We have found that 15-hydroxyeicosatetraenoic acid (15-HETE) induced by hypoxia was an important mediator in the regulation of hypoxic pulmonary hypertension, including the pulmonary vasoconstriction and remodeling. However, the underlying mechanisms of the remodeling induced by 15-HETE are poorly understood.

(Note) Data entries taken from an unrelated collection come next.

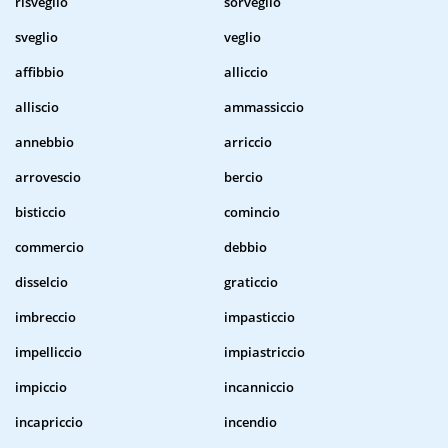
risveglio
sorveglio
sveglio
veglio
affibbio
alliccio
alliscio
ammassiccio
annebbio
arriccio
arrovescio
bercio
bisticcio
comincio
commercio
debbio
disselcio
graticcio
imbreccio
impasticcio
impelliccio
impiastriccio
impiccio
incanniccio
incapriccio
incendio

In this study, we performed immunohistochemistry, pulmonary artery endothelial cells migration and tube formation, pulmonary artery smooth muscle cells bromodeoxyuridine incorporation, and cell cycle analysis to determine the role of 15-HETE in hypoxia-induced pulmonary vascular remodeling. We found that hypoxia induced pulmonary vascular medial hypertrophy and intimal endothelial cells migration and angiogenesis, which were mediated by 15-HETE. Moreover, 15-HETE regulated the cell cycle progression and made more smooth muscle cells from the G(0)/G(1) phase to the G(2)/M+S phase and enhanced the microtubule formation in cell nucleus. In addition, we found that the Rho-kinase pathway was involved in 15-HETE-induced endothelial cells tube formation and migration and smooth muscle cell proliferation. Together, these results show that 15-HETE mediates hypoxia-induced pulmonary vascular remodeling and stimulates angiogenesis via the Rho-kinase pathway.